%%

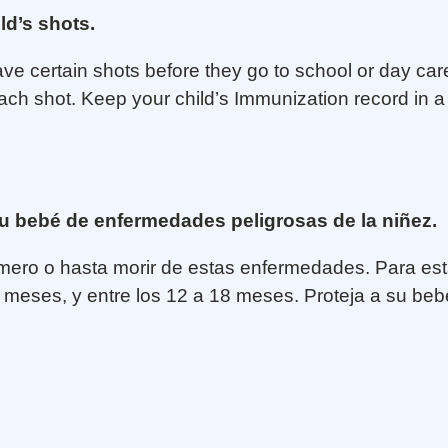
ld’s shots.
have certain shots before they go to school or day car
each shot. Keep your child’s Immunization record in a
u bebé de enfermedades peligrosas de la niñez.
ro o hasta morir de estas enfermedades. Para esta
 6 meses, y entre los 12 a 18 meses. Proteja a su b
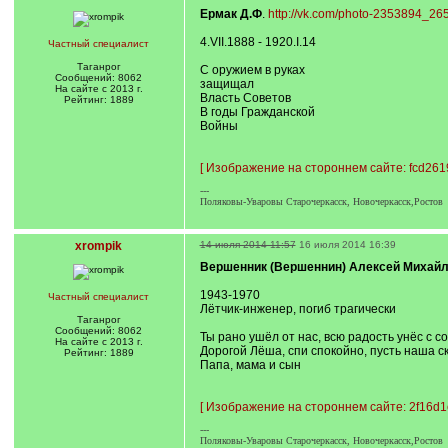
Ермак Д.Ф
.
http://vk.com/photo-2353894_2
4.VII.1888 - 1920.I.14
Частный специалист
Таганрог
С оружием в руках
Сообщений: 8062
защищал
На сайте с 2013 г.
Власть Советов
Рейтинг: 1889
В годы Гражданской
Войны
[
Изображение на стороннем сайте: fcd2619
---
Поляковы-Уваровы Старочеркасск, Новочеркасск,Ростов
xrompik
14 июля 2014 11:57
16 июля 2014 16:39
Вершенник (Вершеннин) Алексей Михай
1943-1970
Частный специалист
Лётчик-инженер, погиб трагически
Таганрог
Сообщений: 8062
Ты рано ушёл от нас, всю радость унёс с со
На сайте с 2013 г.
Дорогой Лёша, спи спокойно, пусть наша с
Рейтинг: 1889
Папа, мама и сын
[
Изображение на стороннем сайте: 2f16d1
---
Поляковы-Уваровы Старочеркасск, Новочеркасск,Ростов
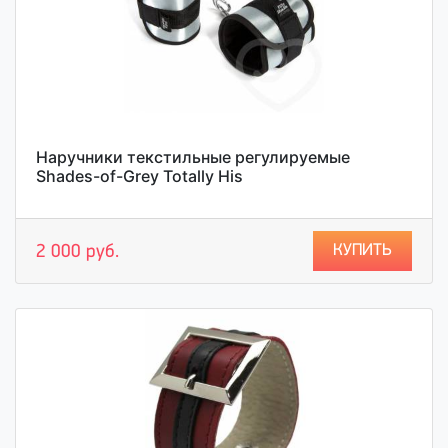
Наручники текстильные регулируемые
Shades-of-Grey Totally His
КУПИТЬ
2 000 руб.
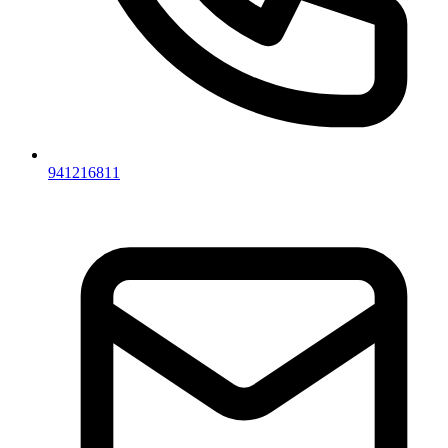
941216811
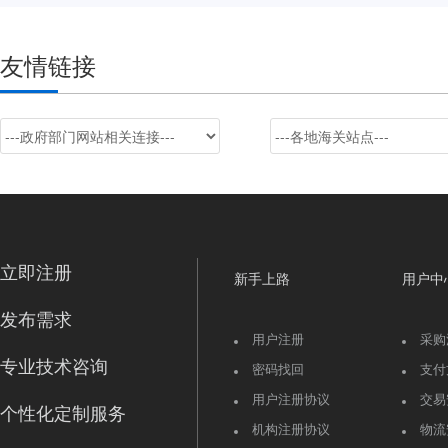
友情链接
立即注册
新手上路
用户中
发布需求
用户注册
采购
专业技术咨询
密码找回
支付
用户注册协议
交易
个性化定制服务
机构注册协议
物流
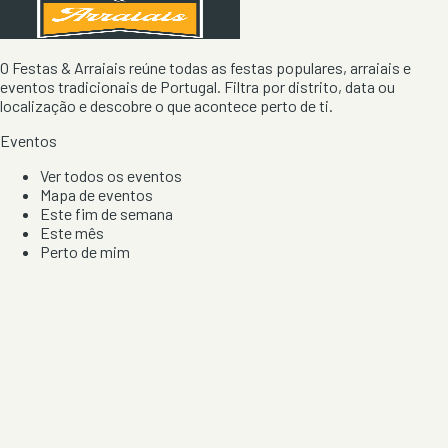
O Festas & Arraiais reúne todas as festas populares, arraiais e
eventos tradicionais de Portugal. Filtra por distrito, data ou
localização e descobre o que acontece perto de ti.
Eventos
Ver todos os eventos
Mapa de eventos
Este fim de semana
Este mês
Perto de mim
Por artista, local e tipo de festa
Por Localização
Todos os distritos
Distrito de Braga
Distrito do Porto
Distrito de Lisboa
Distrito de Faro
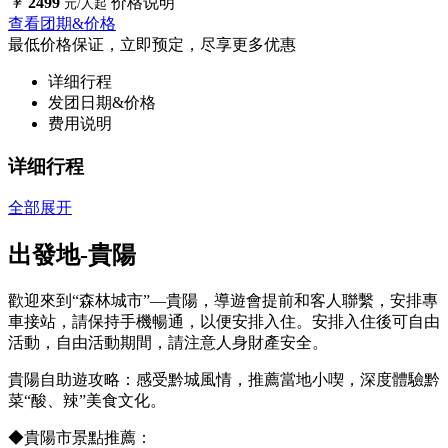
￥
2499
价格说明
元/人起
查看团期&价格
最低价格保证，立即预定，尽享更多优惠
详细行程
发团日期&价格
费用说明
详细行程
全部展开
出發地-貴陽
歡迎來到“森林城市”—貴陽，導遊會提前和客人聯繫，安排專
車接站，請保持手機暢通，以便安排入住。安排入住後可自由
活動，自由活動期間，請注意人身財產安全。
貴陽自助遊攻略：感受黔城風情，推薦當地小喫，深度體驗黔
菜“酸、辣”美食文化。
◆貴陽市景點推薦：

%%

Prompt =
Leave out the images and copy all remaining data word for word.

Response area =
ld’s shots.
have certain shots before they go to school or day car
each shot. Keep your child’s Immunization record in a
u bebé de enfermedades peligrosas de la niñez.
ro o hasta morir de estas enfermedades. Para esta
 6 meses, y entre los 12 a 18 meses. Proteja a su b
Ермак Д.Ф
.
http://vk.com/photo-2353894_2
4.VII.1888 - 1920.I.14
Частный специалист
Таганрог
С оружием в руках
Сообщений: 8062
защищал
На сайте с 2013 г.
Власть Советов
Рейтинг: 1889
В годы Гражданской
Войны
[
Изображение на стороннем сайте: fcd2619
---
Поляковы-Уваровы Старочеркасск, Новочеркасск,Ростов
xrompik
14 июля 2014 11:57
16 июля 2014 16:39
Вершенник (Вершеннин) Алексей Михай
1943-1970
Частный специалист
Лётчик-инженер, погиб трагически
Таганрог
Сообщений: 8062
Ты рано ушёл от нас, всю радость унёс с со
На сайте с 2013 г.
Дорогой Лёша, спи спокойно, пусть наша с
Рейтинг: 1889
Папа, мама и сын
[
Изображение на стороннем сайте: 2f16d1
---
Поляковы-Уваровы Старочеркасск, Новочеркасск,Ростов
Наручники текстильные регулируемые
Shades-of-Grey Totally His
КУПИТЬ
2 000 руб.
941216811
友情链接
立即注册
新手上路
用户中
发布需求
用户注册
采购
专业技术咨询
密码找回
支付
用户注册协议
交易
个性化定制服务
机构注册协议
物流
O Festas & Arraiais reúne todas as festas populares, arraiais e
eventos tradicionais de Portugal. Filtra por distrito, data ou
localização e descobre o que acontece perto de ti.
Eventos
Ver todos os eventos
Mapa de eventos
Este fim de semana
Este mês
Perto de mim
Por artista, local e tipo de festa
Por Localização
Todos os distritos
Distrito de Braga
Distrito do Porto
Distrito de Lisboa
Distrito de Faro
￥
2499
价格说明
元/人起
查看团期&价格
最低价格保证，立即预定，尽享更多优惠
详细行程
发团日期&价格
费用说明
详细行程
全部展开
出發地-貴陽
歡迎來到“森林城市”—貴陽，導遊會提前和客人聯繫，安排專
車接站，請保持手機暢通，以便安排入住。安排入住後可自由
活動，自由活動期間，請注意人身財產安全。
貴陽自助遊攻略：感受黔城風情，推薦當地小喫，深度體驗黔
菜“酸、辣”美食文化。
◆貴陽市景點推薦：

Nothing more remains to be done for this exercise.